Neues Museum in Berlin: Schatzkammer der Kulturgeschichte
VON FRANK DIETRSCHEIT - zuletzt aktualisiert: 16.10.2009 - 08:04Berlin (RP). Nach 70 Jahren wird das Neue Museum in Berlin heute wiedereröffnet. Nofretete ist der Star. Die jahrzehntelang in alle Winde verstreuten Schätze des Ägyptischen sowie des Museums für Früh- und Vorgeschichte sind wieder an ihrem ursprünglichen Platz.
Hier oben sollte sie eigentlich stehen: die geheimnisvoll lächelnde Nofretete. Am Ende der riesigen Treppe, die aussieht wie der Eingang zu einem Pharaonengrab. Eine Showtreppe, nur für sie, den Star des Neuen Museums, das zu Kriegsbeginn geschlossen wurde und nun wiedereröffnet wird. Für Nofretetes schützende Vitrine war an der Treppe schon alles vorbereitet. Doch dann entschied man sich anders. Zwar ist die Eingangshalle aus rohen Ziegelwänden sowie der langgezogene Aufstieg, den der britische Architekt David Chipperfield nach Plänen des preußischen Baumeisters Friedrich August Stüler wiederherstellte, ein grandios archaischer Raum. Aber die zarte Nofretete hätte inmitten dieser wuchtigen Architektur untergehen können. Deshalb hat sie jetzt einen Raum für sich. Alle Wege führen zur schönen Pharaonin.

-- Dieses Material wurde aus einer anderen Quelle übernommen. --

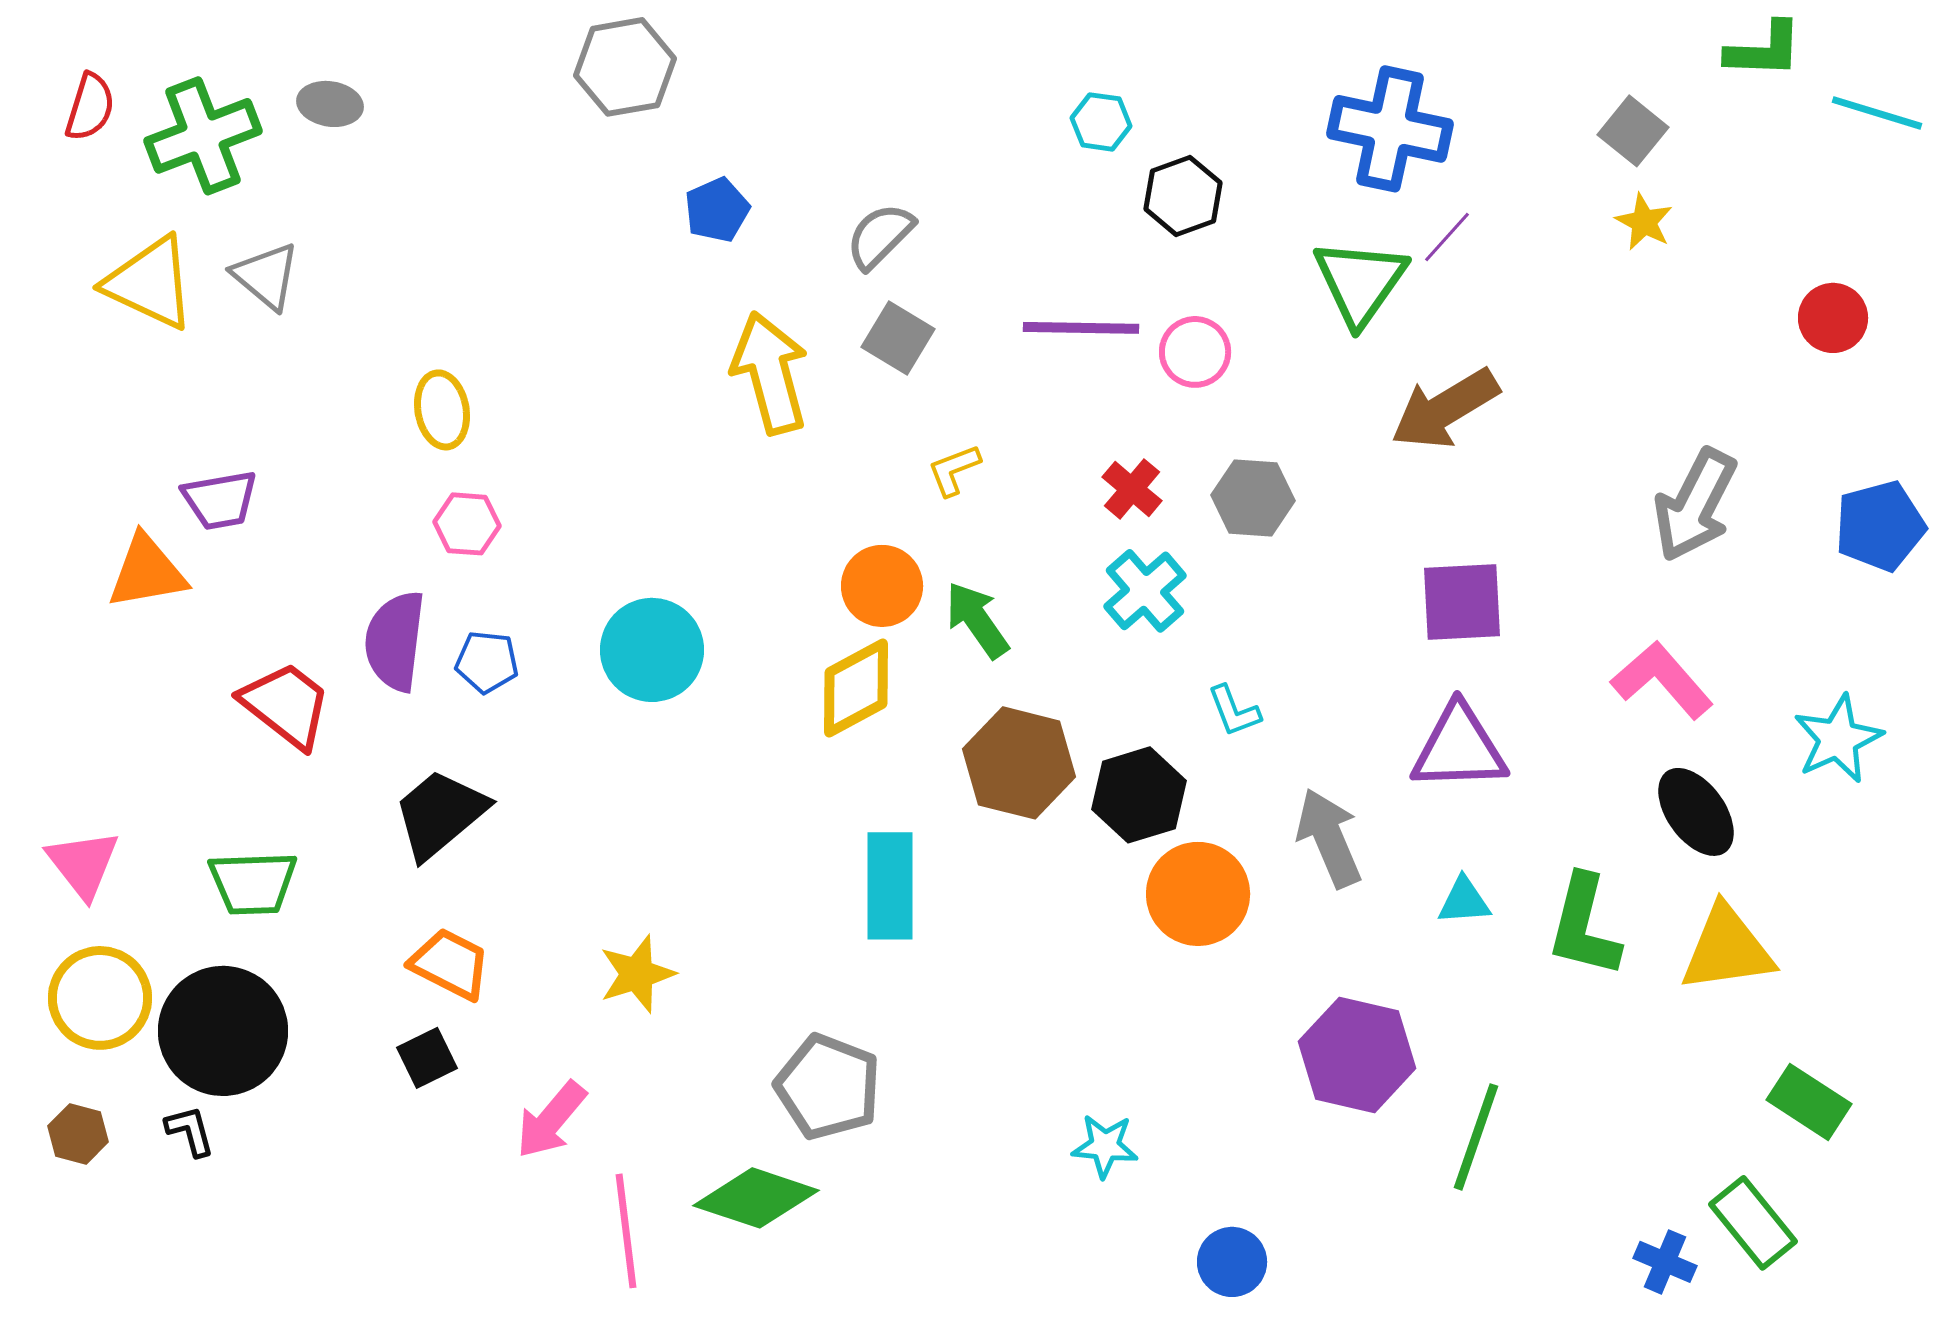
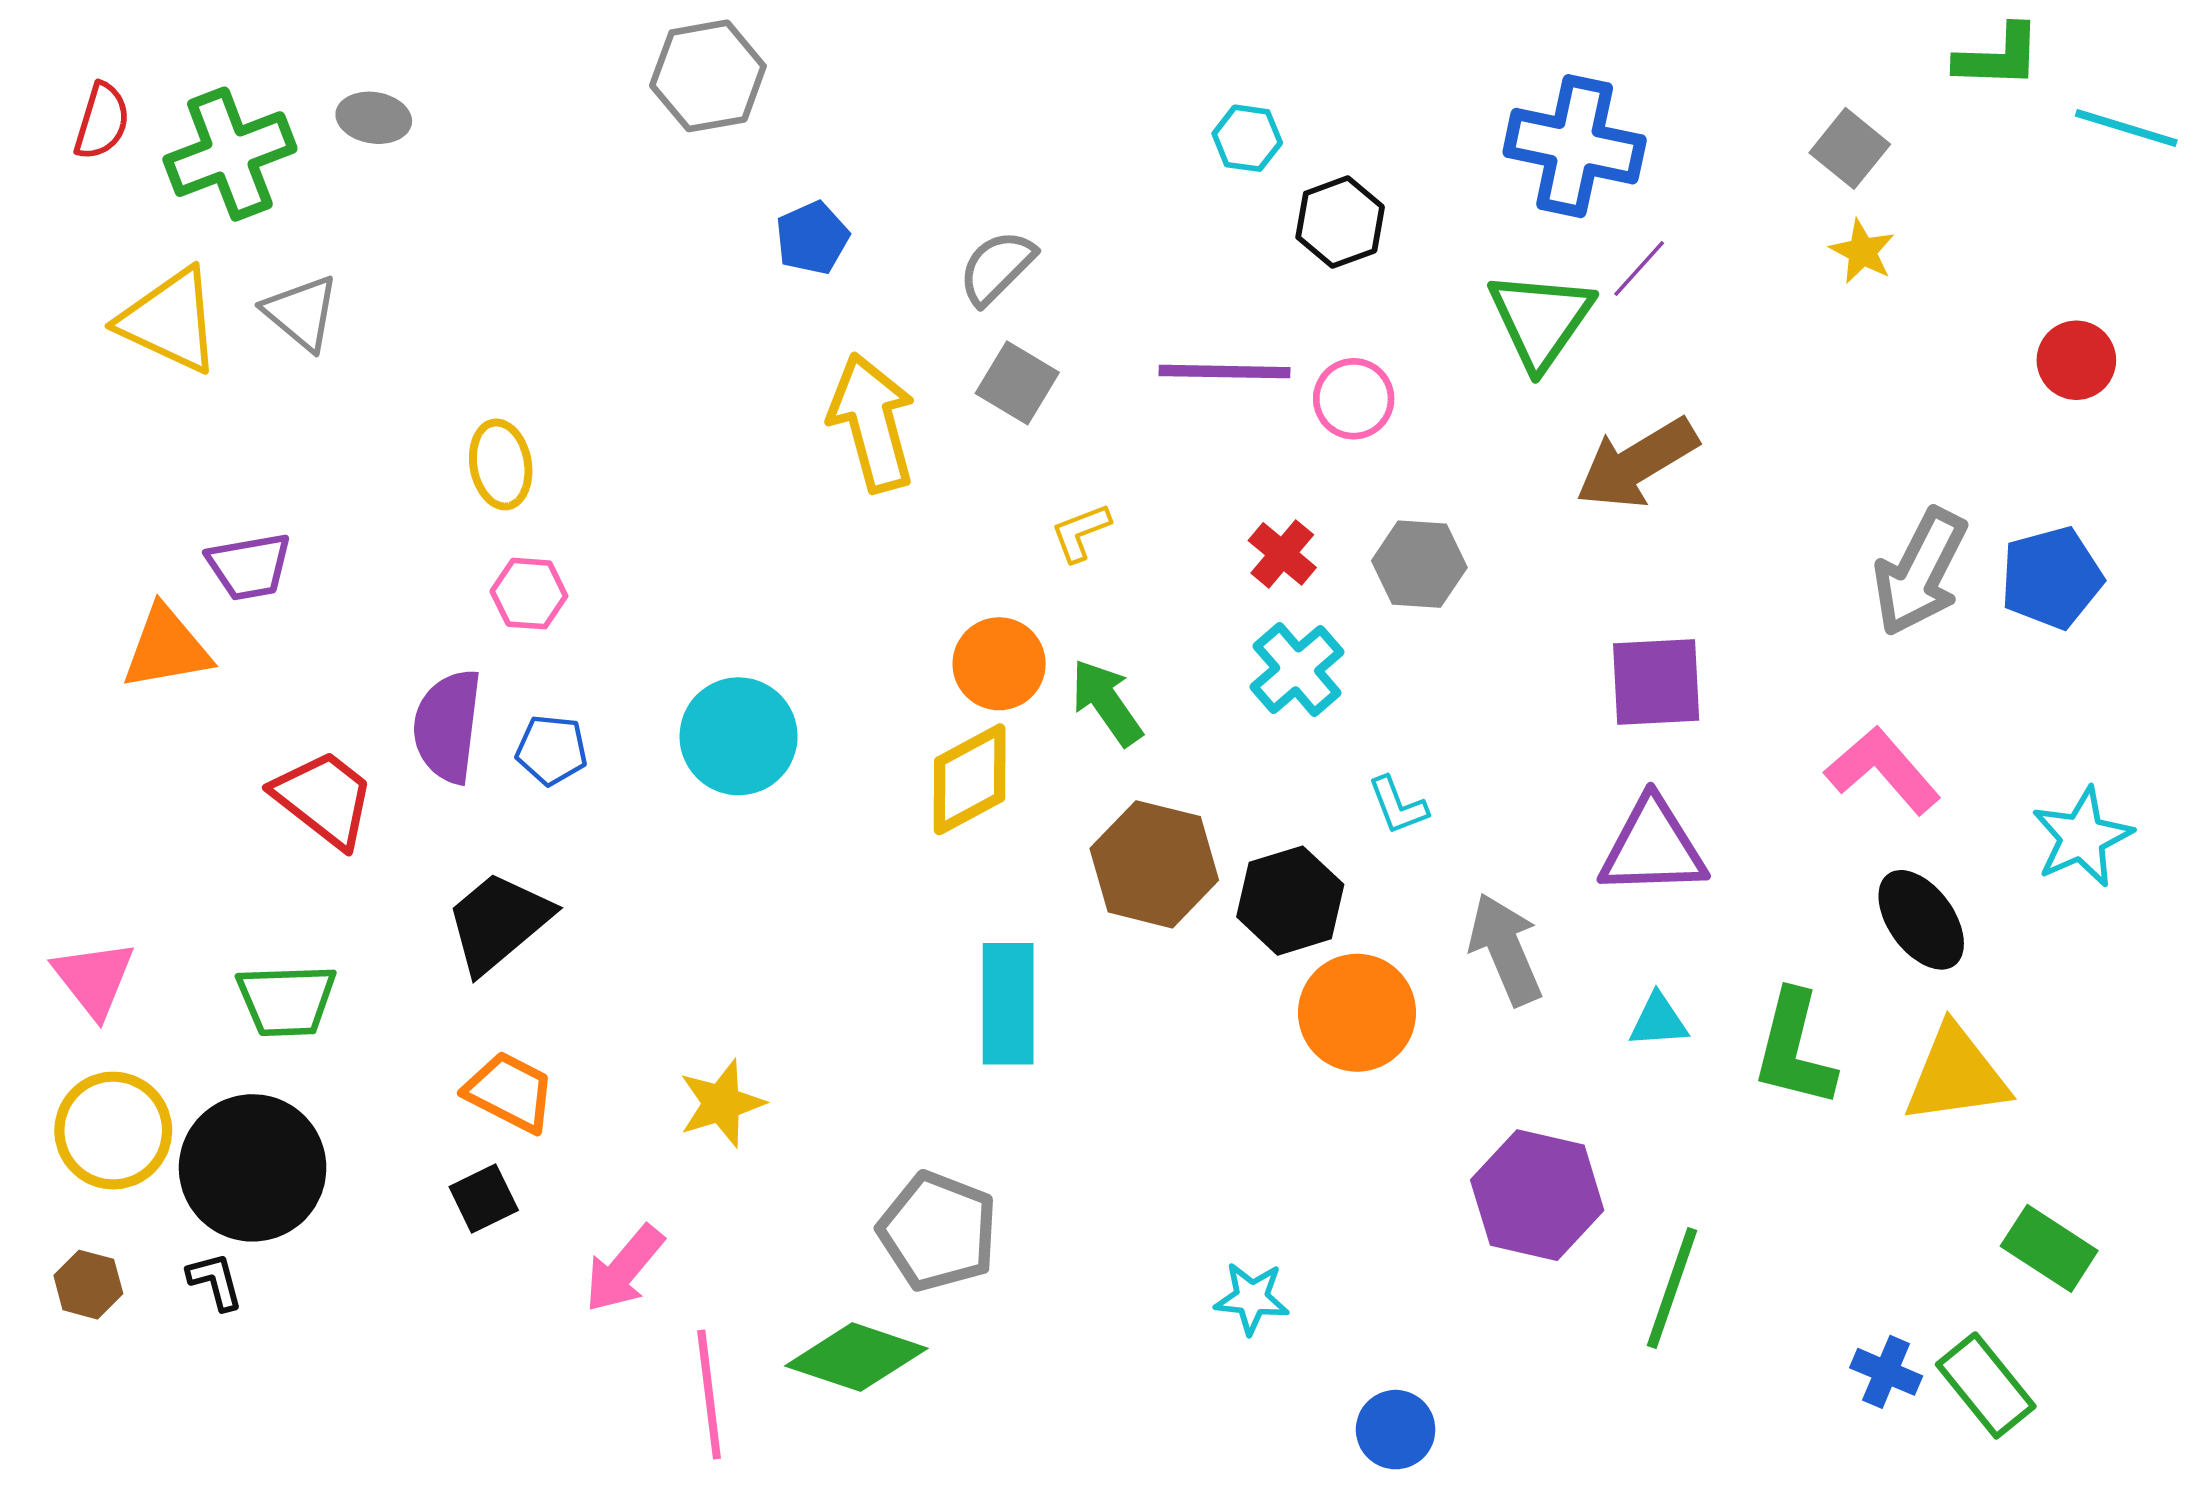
blue pentagon: (1880, 526) -> (2051, 578), moved
blue cross: (1665, 1262) -> (1886, 1372), moved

70 Jahre war das Neue Museum geschlossen. Von Fliegerbomben und Artilleriebeschuss schwer in Mitleidenschaft gezogen, wurde der 1855 eingeweihte Kunsttempel auf der Berliner Museumsinsel nie wieder eröffnet. Pläne zur Restaurierung entstanden erst nach der politischen Wende und mit dem "Masterplan" zur Rettung des Weltkulturerbes. Die jahrzehntelang in alle Winde verstreuten Schätze des Ägyptischen sowie des Museums für Früh- und Vorgeschichte sind wieder an ihrem ursprünglichen Platz. Eine Schatzkammer der Kulturgeschichte nimmt Gestalt an, mit der Eröffnung ist die Museumsinsel wieder komplett. Die Freude könnte unermesslich groß sein. Doch einige Kritiker wollen keine Ruhe geben. Das von Chipperfield durchgesetzte Konzept der "historische Ehrlichkeit", das Kriegswunden nicht überdeckt, sondern konserviert und mit zeitgenössischen Elementen kombiniert, ist der "Gesellschaft Historisches Berlin" noch immer ein Dorn im Auge. Die Gewölbe ohne klassischen Zierrat, Wände ohne glättenden Putz. "Ergänzende Wiederherstellung" nennt Chipperfield sein Konzept. Die "Widerstandskämpfer" verspotten ihn dafür. Doch man nimmt ein aufregendes Baukunstwerk in Augenschein, das die üppige Fülle eines Stüler mit der kargen Strenge der Moderne vereint. Die Vielfalt des Baus ist so überwältigend wie die klug arrangierten Kunstschätze. Es gibt beeindruckende Blickachsen und Verbindungen zwischen den Zeiten. Die Kunst steht im Vordergrund, nicht die Vermittlung von Wissen. Knappe Objektbeschreibungen statt langer Texte. Audioführungen geben kompakte Zusammenhänge. Fast 9000 Exponate auf drei Etagen und 8 000 Quadratmetern Fläche. Highlights neben der Büste von Nofretete sind der Schädel des Neandertalers von Le Moustier (ca. 45 000 v. Chr.), der Berliner Goldhut (12-9. Jh.v.Chr.), der Grüne Kopf eines ägyptischen Priesters (um 350 v.Chr.), die Bronzestatue des Xantener Knaben (1. Jh.n.Chr.) und die Kolossalstatue des Helios, der die Göttin Isis-Fortuna anlächelt (2. Jh.n.Chr.): Ein in ihrer marmornen Schönheit entrücktes Paar.
Ein geladener Gast wird heute übrigens fernbleiben: Zahi Hawass, der Chefarchäologe Ägyptens meint, "dass die Nofretete Ägypten 1913 illegal verlassen hat". Er hat ein Komitee gebildet, das alle Dokumente des umstrittenen Kunsttransfers auswertet. Dem Neuen Museum steht vielleicht noch diplomatischer Ärger ins Haus.